» Exercise
Transcribe these records exactly, dropping every picture.

» Source material
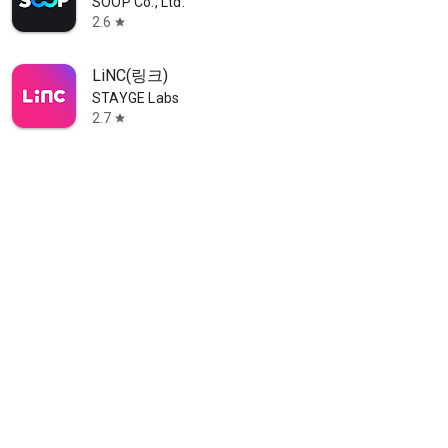
SOOP Co., Ltd.
2.6
star
LiNC(링크)
STAYGE Labs
2.7
star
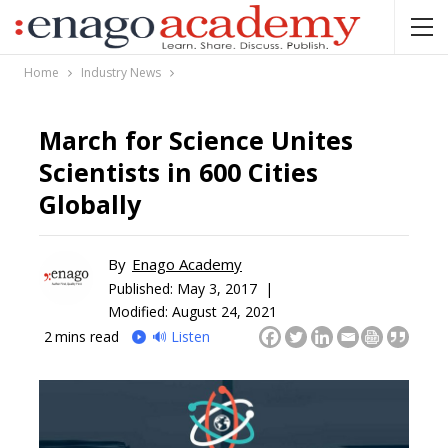
Home
Industry News
March for Science Unites
Scientists in 600 Cities
Globally
By
Enago Academy
Published:
May 3, 2017 |
Modified: August 24, 2021
2
mins read
🔊 Listen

» Answer area
SOOP Co., Ltd.
2.6
star
LiNC(링크)
STAYGE Labs
2.7
star
Home
Industry News
March for Science Unites
Scientists in 600 Cities
Globally
By
Enago Academy
Published:
May 3, 2017 |
Modified: August 24, 2021
2
mins read
🔊 Listen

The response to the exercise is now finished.